Die Internationale Energieagentur sieht die europäischen Staaten in den kommenden Monaten vor einer ernsten Herausforderung bei der Öl- und Gasversorgung. Eine solche Energiekrise habe die Welt noch nicht erlebt, heißt es.
"Dieser Winter wird in Europa sehr, sehr schwierig werden", warnte Fatih Birol, Direktor der Internationale Energieagentur (IEA) am Dienstag auf einem Energieforum in Sydney. Die Energieversorgung sei eine große Sorge. "Das kann ernste Auswirkungen auf die Weltwirtschaft haben", sagte der Chef des Interessenverbands von westlichen Industriestaaten.

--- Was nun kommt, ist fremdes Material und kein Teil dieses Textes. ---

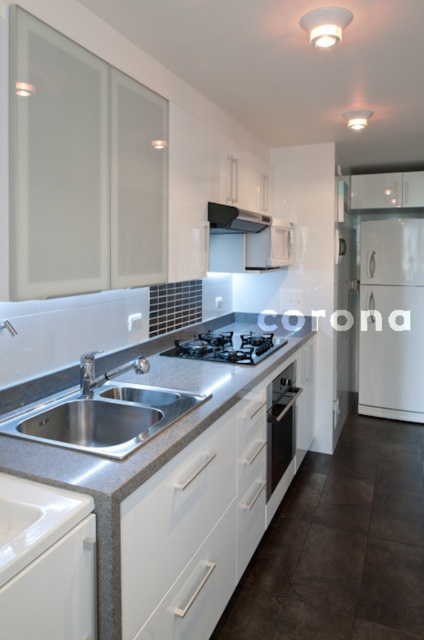 Can you confirm if white matte refrigerator at right is positioned to the right of stainless steel sink at lower left?

Yes, white matte refrigerator at right is to the right of stainless steel sink at lower left.

Is point (398, 410) farther from camera compared to point (92, 380)?

That is True.

Find the location of a particular element. This screenshot has height=640, width=424. white matte refrigerator at right is located at coordinates (392, 317).

Who is lower down, granite/stone countertop at center or black glass stove at center?

Positioned lower is granite/stone countertop at center.

Can you confirm if granite/stone countertop at center is wider than black glass stove at center?

Yes.

What do you see at coordinates (139, 490) in the screenshot? Image resolution: width=424 pixels, height=640 pixels. I see `granite/stone countertop at center` at bounding box center [139, 490].

Locate an element on the screen. Image resolution: width=424 pixels, height=640 pixels. granite/stone countertop at center is located at coordinates (139, 490).

Which is more to the right, white matte refrigerator at right or black glass stove at center?

white matte refrigerator at right is more to the right.

Does point (412, 230) lie in front of point (262, 333)?

No, it is not.

Between point (407, 280) and point (200, 340), which one is positioned behind?

The point (407, 280) is behind.

At what (x,y) coordinates should I click in order to perform the action: click on white matte refrigerator at right. Please return your answer as a coordinate pair (x, y). Looking at the image, I should click on (392, 317). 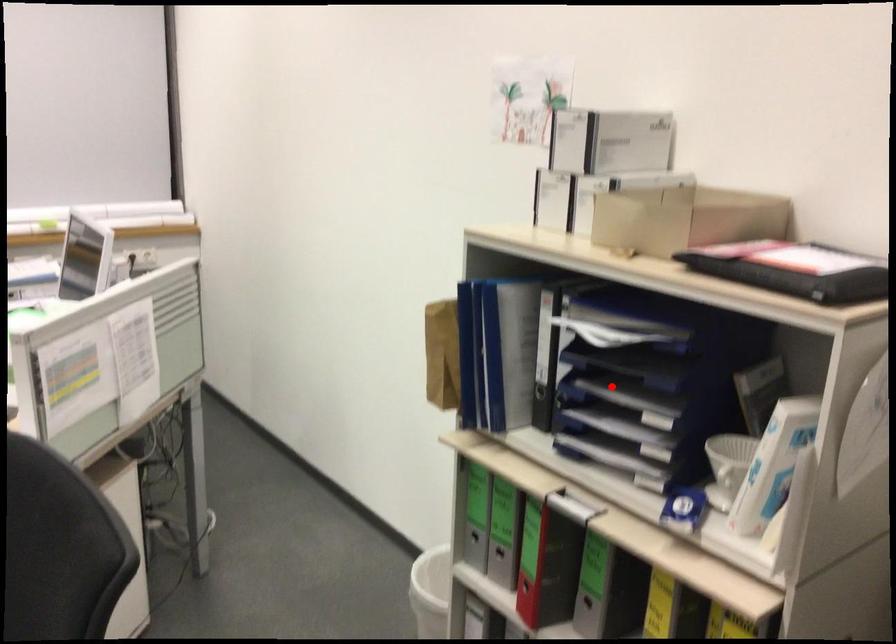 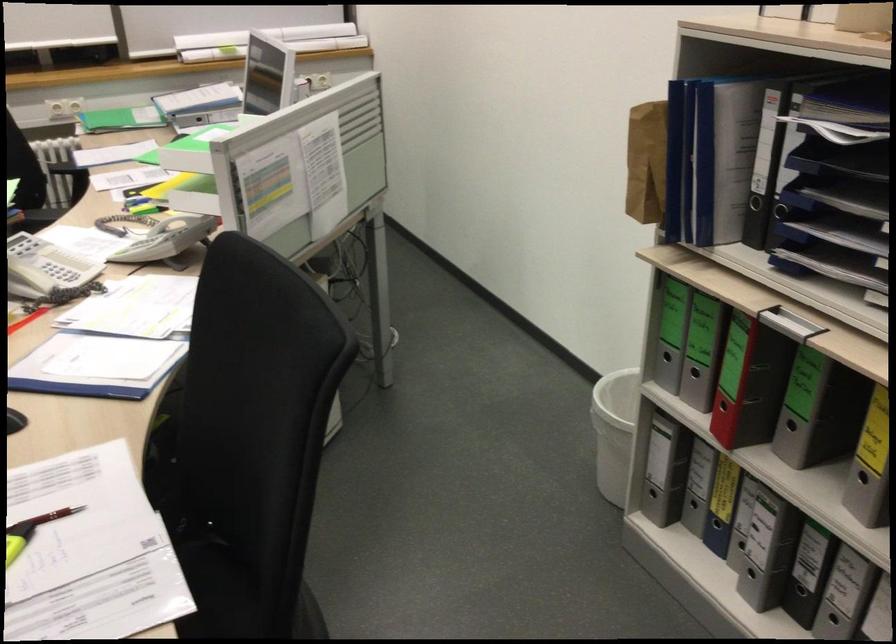 Question: I am providing you with two images of the same scene from different viewpoints. Image1 has a red point marked. In image2, the corresponding 3D location appears at what relative position? Reply with the corresponding letter.

Choices:
 (A) Closer
 (B) Farther

Answer: (A) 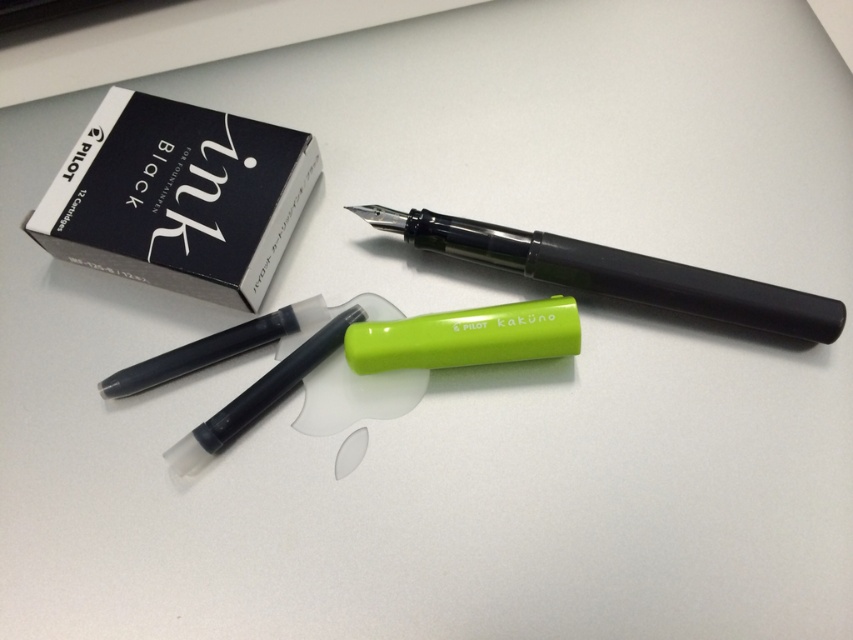 Question: Does black matte ink cartridge box at upper left appear on the left side of white matte eraser at center?

Choices:
 (A) yes
 (B) no

Answer: (A)

Question: Can you confirm if black matte ink cartridge box at upper left is positioned to the right of white matte eraser at center?

Choices:
 (A) yes
 (B) no

Answer: (B)

Question: Which object is closer to the camera taking this photo?

Choices:
 (A) matte black fountain pen at center
 (B) black matte ink cartridge box at upper left

Answer: (A)

Question: Is black matte ink cartridge box at upper left in front of matte black fountain pen at center?

Choices:
 (A) yes
 (B) no

Answer: (B)

Question: Which of the following is the farthest from the observer?

Choices:
 (A) black matte ink cartridge box at upper left
 (B) matte black fountain pen at center

Answer: (A)

Question: Which object is farther from the camera taking this photo?

Choices:
 (A) black matte ink cartridge box at upper left
 (B) white matte eraser at center
 (C) matte black fountain pen at center

Answer: (A) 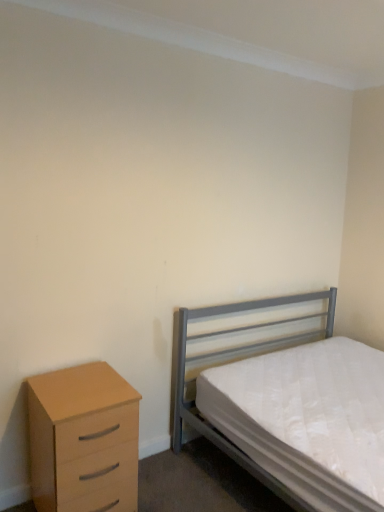 This screenshot has width=384, height=512. Identify the location of blank space situated above light wood/veneer chest of drawers at left (from a real-world perspective). (81, 384). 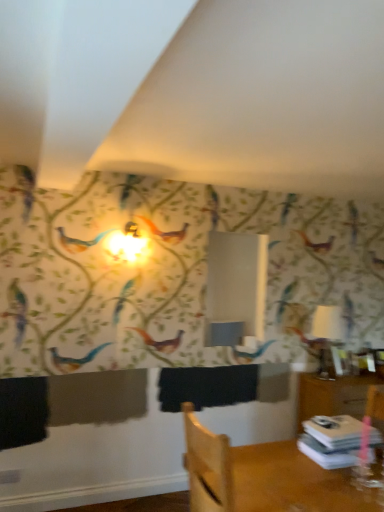 Question: Is white glossy table lamp at right oriented away from white paper stack at lower right?

Choices:
 (A) no
 (B) yes

Answer: (A)

Question: Is white glossy table lamp at right to the left of white paper stack at lower right from the viewer's perspective?

Choices:
 (A) yes
 (B) no

Answer: (B)

Question: From a real-world perspective, is white glossy table lamp at right physically above white paper stack at lower right?

Choices:
 (A) no
 (B) yes

Answer: (B)

Question: From a real-world perspective, is white glossy table lamp at right under white paper stack at lower right?

Choices:
 (A) yes
 (B) no

Answer: (B)

Question: From the image's perspective, is white glossy table lamp at right under white paper stack at lower right?

Choices:
 (A) yes
 (B) no

Answer: (B)

Question: From the image's perspective, relative to white glossy table lamp at right, is white paper stack at lower right above or below?

Choices:
 (A) above
 (B) below

Answer: (B)

Question: Is white paper stack at lower right situated inside white glossy table lamp at right or outside?

Choices:
 (A) inside
 (B) outside

Answer: (B)

Question: Is white paper stack at lower right bigger or smaller than white glossy table lamp at right?

Choices:
 (A) small
 (B) big

Answer: (A)

Question: Visually, is white paper stack at lower right positioned to the left or to the right of white glossy table lamp at right?

Choices:
 (A) left
 (B) right

Answer: (A)

Question: Looking at their shapes, would you say white paper stack at lower right is wider or thinner than wooden chair at lower right?

Choices:
 (A) wide
 (B) thin

Answer: (B)

Question: Does point (354, 417) appear closer or farther from the camera than point (339, 475)?

Choices:
 (A) farther
 (B) closer

Answer: (A)

Question: Would you say white paper stack at lower right is inside or outside wooden chair at lower right?

Choices:
 (A) inside
 (B) outside

Answer: (B)

Question: Based on their positions, is white paper stack at lower right located to the left or right of wooden chair at lower right?

Choices:
 (A) right
 (B) left

Answer: (A)

Question: Considering their positions, is wooden chair at lower right located in front of or behind white paper stack at lower right?

Choices:
 (A) front
 (B) behind

Answer: (A)

Question: From the image's perspective, is wooden chair at lower right positioned above or below white paper stack at lower right?

Choices:
 (A) above
 (B) below

Answer: (A) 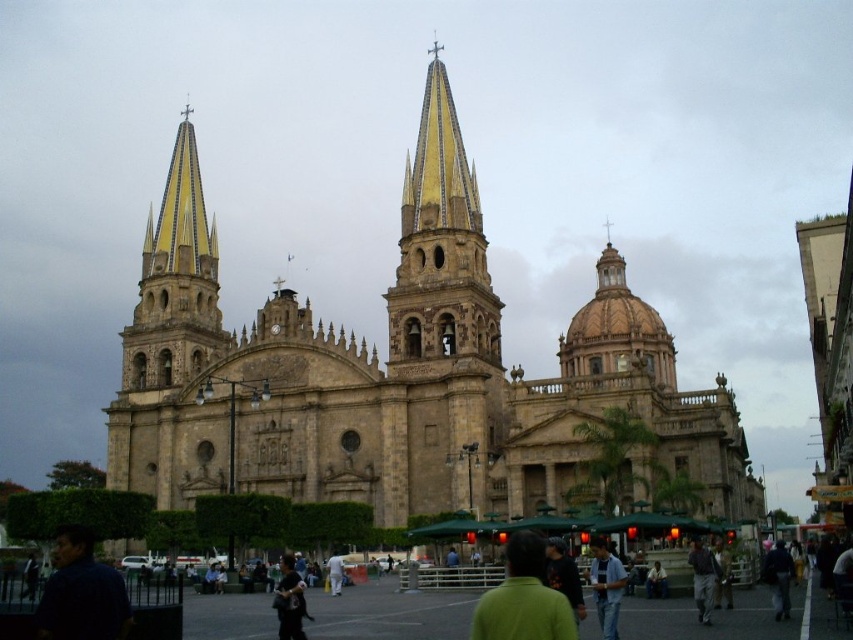 You are standing in the plaza in front of the cathedral. You notice the beige stone church at center and the dark blue shirt at center. Which object is positioned to the left of the other?

The dark blue shirt at center is to the left of the beige stone church at center.

You are standing in the plaza in front of the cathedral and notice two people wearing the green matte shirt at lower center and the dark blue jacket at center. Which person is positioned higher relative to the other?

The green matte shirt at lower center is above the dark blue jacket at center, so the person wearing the green matte shirt at lower center is positioned higher. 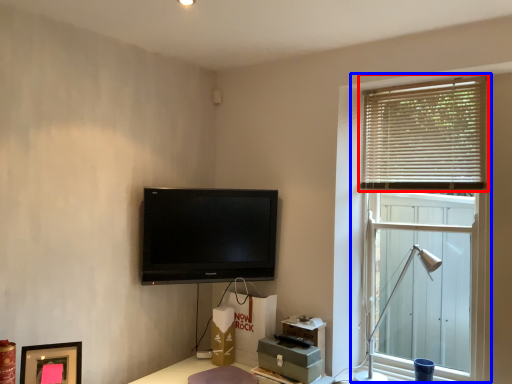 Question: Which object is closer to the camera taking this photo, window blind (highlighted by a red box) or window (highlighted by a blue box)?

Choices:
 (A) window blind
 (B) window

Answer: (B) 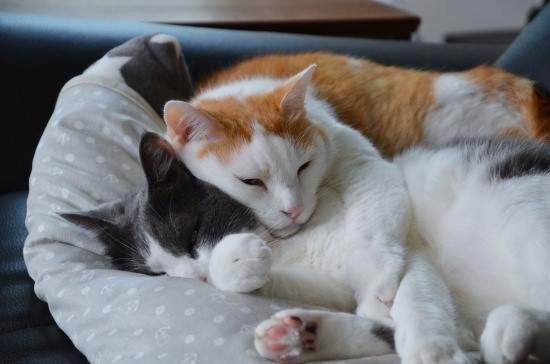 Find the location of a particular element. table is located at coordinates (272, 19).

Nach Birols Einschätzung hat die Welt noch nie eine so tiefgreifende und komplexe Energiekrise erlebt. Er befürchte, dass "wir das Schlimmste vielleicht noch nicht gesehen haben".
Schließung der Pipeline Nord Stream 1 erhöht Sorge vor Energiekrise
Zuletzt hat sich die Sorge vor einer Energiekrise verstärkt, nachdem Russland die wichtige Gaspipeline Nord Stream 1 wegen routinemäßigen Wartungsarbeiten geschlossen hat. Seit Montagmorgen fließt kein Gas mehr durch die Leitung nach Deutschland. Es gibt die Befürchtung, dass die Pipeline nach den Arbeiten nicht wieder in Betrieb genommen wird.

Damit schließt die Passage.